Nun spricht Schwarzer der Ukraine und ihren Helfern aus der westlichen Welt ihre Opferrollen und das Recht auf Selbstverteidigung ab, weil sie Krieg unerträglich findet und weil sie Angst vor weiteren Eskalationen hat. Ein unschuldiges Volk soll der Gewalt eines Aggressors geopfert und ausgeliefert bleiben? Das wäre so, als ob Schwarzer verlangen würde, dass sich unterdrückte Frauen ihren Männern, um des lieben Friedens willen, unterwerfen sollen. Und alle sollen dabei untätig zusehen. Russland hat uns alle in den Krieg hineingezogen, uns zu Opfern seiner Kriegslust gemacht. Alice Schwarzer ist, in ihrer Opferrolle gefangen, kurzsichtig geworden! Von Frieden versteht sie wenig.

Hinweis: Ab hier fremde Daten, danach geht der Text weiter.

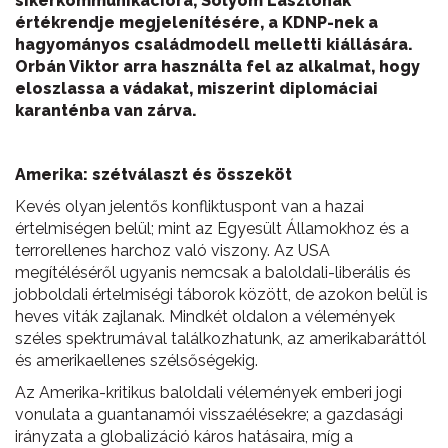
sikerkommunikációra, Sólyom Lászlónak
értékrendje megjelenítésére, a KDNP-nek a
hagyományos családmodell melletti kiállására.
Orbán Viktor arra használta fel az alkalmat, hogy
eloszlassa a vádakat, miszerint diplomáciai
karanténba van zárva.
Amerika: szétválaszt és összeköt
Kevés olyan jelentős konfliktuspont van a hazai
értelmiségen belül; mint az Egyesült Államokhoz és a
terrorellenes harchoz való viszony. Az USA
megítéléséről ugyanis nemcsak a baloldali-liberális és
jobboldali értelmiségi táborok között, de azokon belül is
heves viták zajlanak. Mindkét oldalon a vélemények
széles spektrumával találkozhatunk, az amerikabaráttól
és amerikaellenes szélsőségekig.
Az Amerika-kritikus baloldali vélemények emberi jogi
vonulata a guantanamói visszaélésekre; a gazdasági
irányzata a globalizáció káros hatásaira, míg a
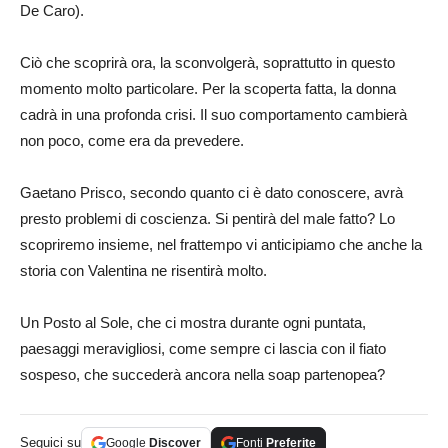
De Caro).
Ciò che scoprirà ora, la sconvolgerà, soprattutto in questo
momento molto particolare. Per la scoperta fatta, la donna
cadrà in una profonda crisi. Il suo comportamento cambierà
non poco, come era da prevedere.
Gaetano Prisco, secondo quanto ci è dato conoscere, avrà
presto problemi di coscienza. Si pentirà del male fatto? Lo
scopriremo insieme, nel frattempo vi anticipiamo che anche la
storia con Valentina ne risentirà molto.
Un Posto al Sole, che ci mostra durante ogni puntata,
paesaggi meravigliosi, come sempre ci lascia con il fiato
sospeso, che succederà ancora nella soap partenopea?
Seguici su
Google
Discover
Fonti
Preferite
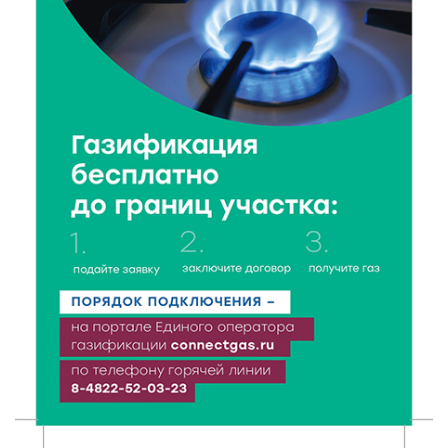
Семина
7 Авг 2026 19:02
316
Ботанические лаборатории в школах: Тверская
область запускает масштабный экопроект
7 Авг 2026 18:52
645
В Ржеве чествовали работников строительной
отрасли
7 Авг 2026 18:10
196
Зарядка со стражем порядка объединила детей в
«Чайке»
7 Авг 2026 18:02
456
В Нило-Столобенской пустыни началась
реставрация фасада исторической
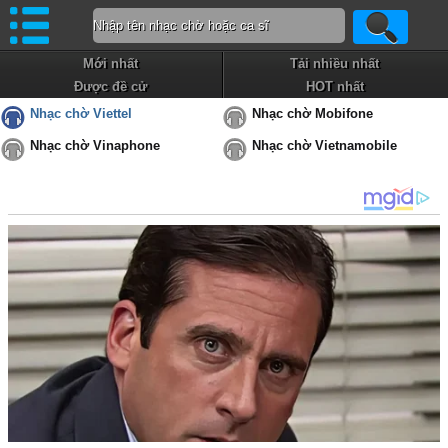
Mới nhất
Tải nhiều nhất
Được đề cử
HOT nhất
Nhạc chờ Viettel
Nhạc chờ Mobifone
Nhạc chờ Vinaphone
Nhạc chờ Vietnamobile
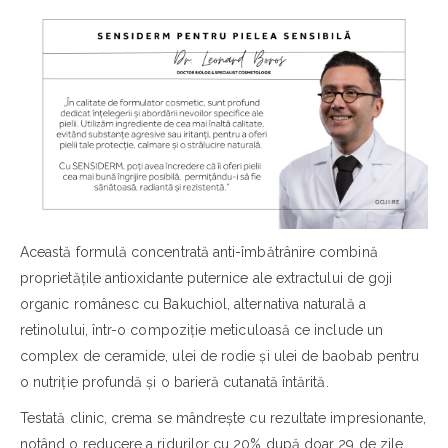
Această formulă concentrată anti-îmbătrânire combină
proprietățile antioxidante puternice ale extractului de goji
organic românesc cu Bakuchiol, alternativa naturală a
retinolului, într-o compoziție meticuloasă ce include un
complex de ceramide, ulei de rodie și ulei de baobab pentru
o nutriție profundă și o barieră cutanată întărită.
Testată clinic, crema se mândrește cu rezultate impresionante,
notând o reducere a ridurilor cu 20% după doar 29 de zile.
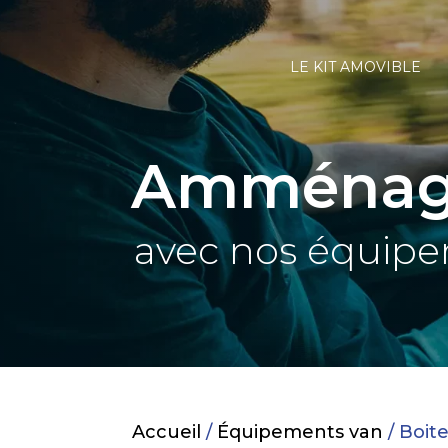
LE KIT AMOVIBLE
Amménage
avec nos équip
Accueil
/
Équipements van
/ Boite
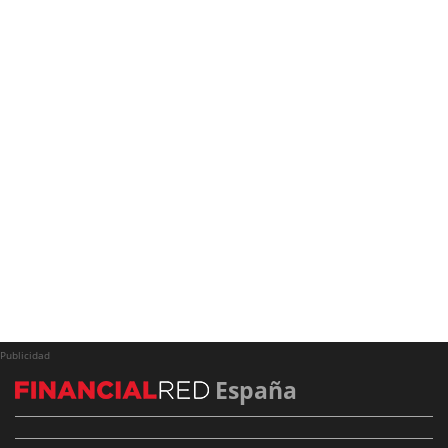
Publicidad
España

Egon Hofer, Maria Saal/Österreich

Besser für die Welt

Sonja Zekri hat recht: Wagenknecht, Schwarzer, Precht und Welzer "wissen nicht, was besser für die Ukraine ist - auch wenn sie das glauben." Aber sie geben - im Sinne der Demokratie - der Mehrheit der Deutschen und der Weltbevölkerung eine Stimme, die in unseren Medien und in der Politik unterschlagen oder diskreditiert wird, und die neben der grenzenlosen Unterstützung der Ukraine begleitende Verhandlungen fordert. Auch das Strategiepapier des einflussreichen amerikanischen Thinktanks Rand Corporation diagnostiziert, dass, solange sich beide Kriegsparteien siegessicher fühlen, keine Seite zu Verhandlungen bereit sei - da der Optimismus der Ukraine allein von unserer finanziellen und militärischen Unterstützung abhängt und befeuert wird, haben wir die Verantwortung, diese an die Aufforderung an Selenskij zu binden, Verhandlungen und territoriale Kompromisse einzugehen, um die Gefahr einer Eskalation und Entgrenzung des Konflikts zu stoppen. Eine Verlängerung des Krieges sei nicht im Interesse der USA - dasselbe gilt für Europa und den Rest der Welt. Global gesehen ist es also unerheblich, "was besser für die Ukraine ist", sondern was besser für die Welt ist.

Die Länder Asiens, Afrikas und Lateinamerikas sind bei UNO-Abstimmungen zunehmend verärgert, weil sich seit einem Jahr alles nur noch um die Ukraine dreht - obwohl die verheerenden Folgen der Klimakatastrophe in deren Ländern wesentlich mehr Opfer fordern, aber wenig Beachtung finden. Warum sollten sie Sanktionen mittragen, die ihnen selbst durch die explodierenden Lebensmittel- und Energiepreise mehr Leid zufügen als Russland? Indiens Außenminister Jaishankar erklärt, da die reichen Länder den ärmeren die teure Energie wegkaufen, seien diese gezwungen, aus Russland zu importieren, was ihnen der Westen wiederum vorwirft. Er kritisiert, dass Europa seine eigenen Probleme der ganzen Welt oktroyiert. Frau Zekri schreibt, angesichts der Millionen Flüchtlinge sei es nie so leicht gewesen, mit Ukrainern ins Gespräch zu kommen, um ihre Wünsche zu erfahren. Klar - was aber, wenn sich syrische, iranische oder palästinensische Flüchtlinge dieselbe Unterstützung wünschen?